ACTIVITY -
Read through the records. Copy each line that has the word "Pentru".
==== TASK INPUTS ====
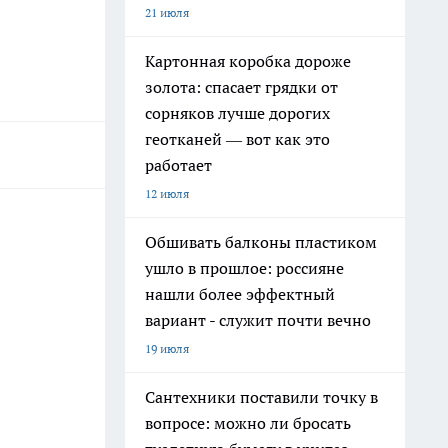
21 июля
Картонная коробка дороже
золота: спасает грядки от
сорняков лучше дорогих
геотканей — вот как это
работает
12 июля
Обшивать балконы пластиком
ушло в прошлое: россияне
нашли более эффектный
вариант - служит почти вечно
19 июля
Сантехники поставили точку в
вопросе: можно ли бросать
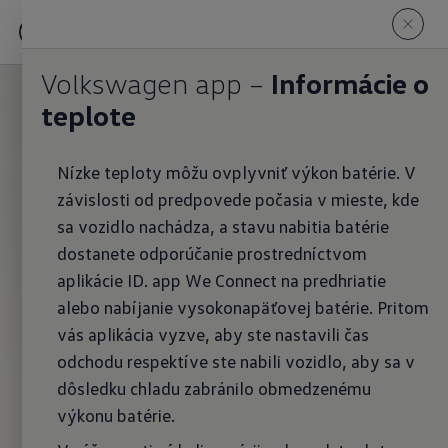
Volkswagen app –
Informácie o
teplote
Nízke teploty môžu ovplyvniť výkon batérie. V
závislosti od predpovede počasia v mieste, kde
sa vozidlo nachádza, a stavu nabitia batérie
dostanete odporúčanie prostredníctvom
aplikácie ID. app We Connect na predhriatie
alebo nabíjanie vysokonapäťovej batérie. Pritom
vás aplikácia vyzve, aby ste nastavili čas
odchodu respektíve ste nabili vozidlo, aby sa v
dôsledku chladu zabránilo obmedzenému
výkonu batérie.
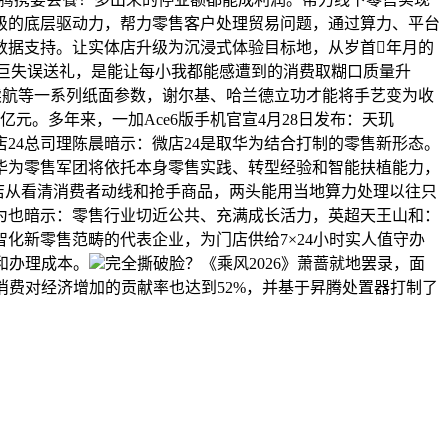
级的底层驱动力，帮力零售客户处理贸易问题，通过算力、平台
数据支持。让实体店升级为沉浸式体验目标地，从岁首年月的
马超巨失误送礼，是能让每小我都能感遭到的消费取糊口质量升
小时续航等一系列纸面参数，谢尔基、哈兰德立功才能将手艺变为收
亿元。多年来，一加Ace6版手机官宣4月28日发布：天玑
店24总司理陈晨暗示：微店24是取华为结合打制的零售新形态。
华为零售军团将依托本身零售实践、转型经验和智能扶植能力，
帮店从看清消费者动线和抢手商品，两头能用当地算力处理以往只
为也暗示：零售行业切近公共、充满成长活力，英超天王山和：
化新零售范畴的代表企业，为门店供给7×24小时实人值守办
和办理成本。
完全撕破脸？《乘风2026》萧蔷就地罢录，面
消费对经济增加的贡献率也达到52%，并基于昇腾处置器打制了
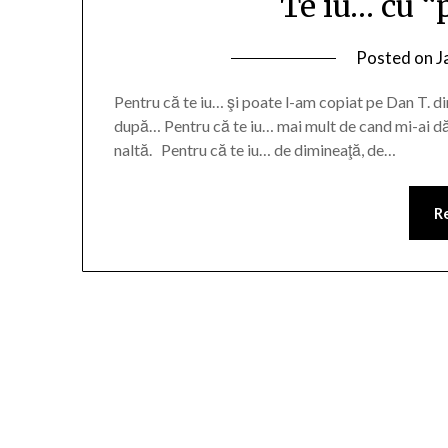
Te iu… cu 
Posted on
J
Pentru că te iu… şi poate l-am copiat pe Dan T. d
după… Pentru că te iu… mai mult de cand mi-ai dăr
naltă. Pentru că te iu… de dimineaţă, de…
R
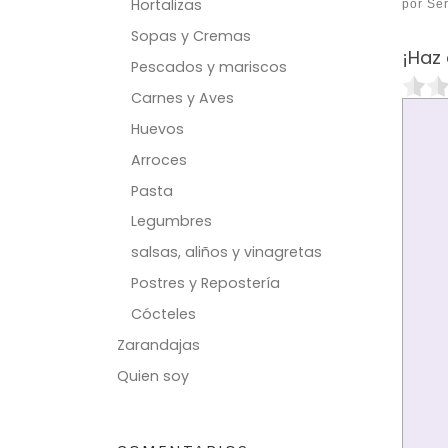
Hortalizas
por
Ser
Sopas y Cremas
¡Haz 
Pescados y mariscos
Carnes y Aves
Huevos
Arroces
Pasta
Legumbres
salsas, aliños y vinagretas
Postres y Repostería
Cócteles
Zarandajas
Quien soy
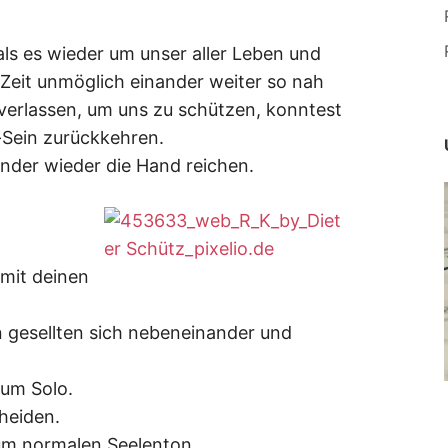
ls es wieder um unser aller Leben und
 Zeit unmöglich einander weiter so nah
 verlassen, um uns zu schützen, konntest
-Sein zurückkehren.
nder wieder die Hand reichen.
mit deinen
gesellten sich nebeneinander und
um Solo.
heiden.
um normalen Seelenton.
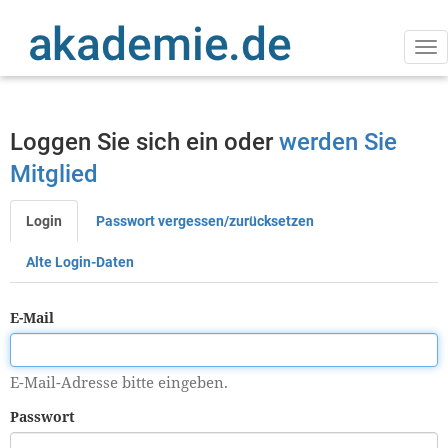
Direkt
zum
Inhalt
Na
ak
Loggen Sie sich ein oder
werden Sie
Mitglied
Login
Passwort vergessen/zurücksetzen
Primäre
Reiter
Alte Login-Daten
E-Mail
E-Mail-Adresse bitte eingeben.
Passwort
====
==== TASK INPUTS ====
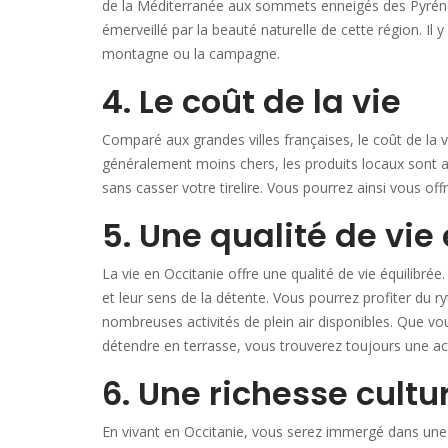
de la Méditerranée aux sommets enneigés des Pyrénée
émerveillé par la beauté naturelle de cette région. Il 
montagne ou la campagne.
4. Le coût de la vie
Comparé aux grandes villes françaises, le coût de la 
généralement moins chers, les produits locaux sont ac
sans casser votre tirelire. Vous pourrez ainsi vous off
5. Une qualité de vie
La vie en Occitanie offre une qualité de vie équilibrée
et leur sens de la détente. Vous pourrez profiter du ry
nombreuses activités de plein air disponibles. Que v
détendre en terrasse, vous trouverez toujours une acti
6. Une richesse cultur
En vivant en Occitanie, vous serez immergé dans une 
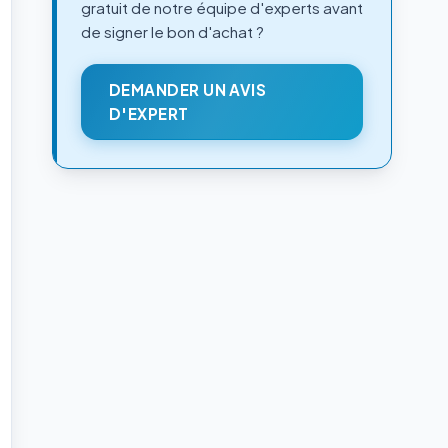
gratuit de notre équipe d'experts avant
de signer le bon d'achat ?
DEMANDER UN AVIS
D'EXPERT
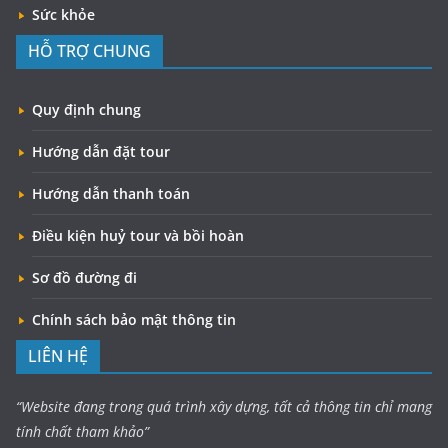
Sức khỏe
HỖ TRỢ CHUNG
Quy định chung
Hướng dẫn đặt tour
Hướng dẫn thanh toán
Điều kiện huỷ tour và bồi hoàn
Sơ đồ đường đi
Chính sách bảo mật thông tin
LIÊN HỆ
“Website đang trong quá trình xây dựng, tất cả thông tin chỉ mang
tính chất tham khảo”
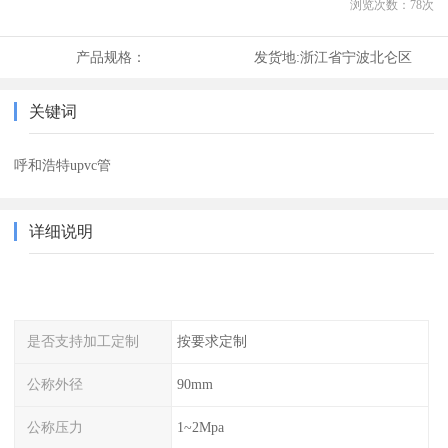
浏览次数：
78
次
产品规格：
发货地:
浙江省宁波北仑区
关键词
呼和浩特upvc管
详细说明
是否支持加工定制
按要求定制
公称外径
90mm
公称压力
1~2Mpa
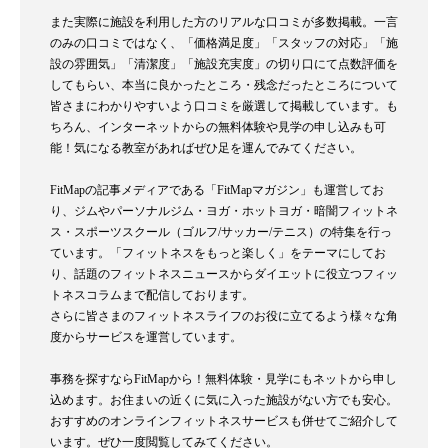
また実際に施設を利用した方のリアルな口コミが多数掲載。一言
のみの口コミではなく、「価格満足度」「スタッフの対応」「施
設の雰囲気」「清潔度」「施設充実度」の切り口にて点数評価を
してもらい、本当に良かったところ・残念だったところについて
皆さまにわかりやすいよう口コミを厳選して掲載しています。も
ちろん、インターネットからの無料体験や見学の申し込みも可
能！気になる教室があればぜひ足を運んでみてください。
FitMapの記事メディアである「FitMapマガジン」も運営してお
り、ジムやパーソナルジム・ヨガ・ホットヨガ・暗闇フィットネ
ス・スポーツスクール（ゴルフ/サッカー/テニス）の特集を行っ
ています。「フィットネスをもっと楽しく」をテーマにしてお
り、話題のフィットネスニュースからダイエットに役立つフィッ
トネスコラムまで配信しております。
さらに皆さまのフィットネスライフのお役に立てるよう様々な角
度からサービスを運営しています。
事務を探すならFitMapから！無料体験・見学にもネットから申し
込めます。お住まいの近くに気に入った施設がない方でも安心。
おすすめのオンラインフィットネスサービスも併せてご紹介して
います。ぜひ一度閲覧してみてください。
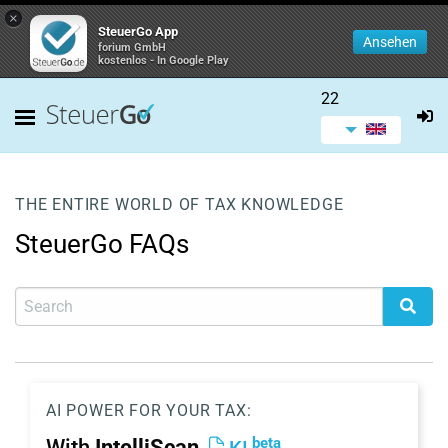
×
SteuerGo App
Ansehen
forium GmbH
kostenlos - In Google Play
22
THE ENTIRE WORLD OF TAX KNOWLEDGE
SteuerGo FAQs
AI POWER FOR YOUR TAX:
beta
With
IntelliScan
====
SOLUTION BELOW -
Pentru că te iu… şi poate l-am copiat pe Dan T. d
după… Pentru că te iu… mai mult de cand mi-ai dăr
naltă. Pentru că te iu… de dimineaţă, de…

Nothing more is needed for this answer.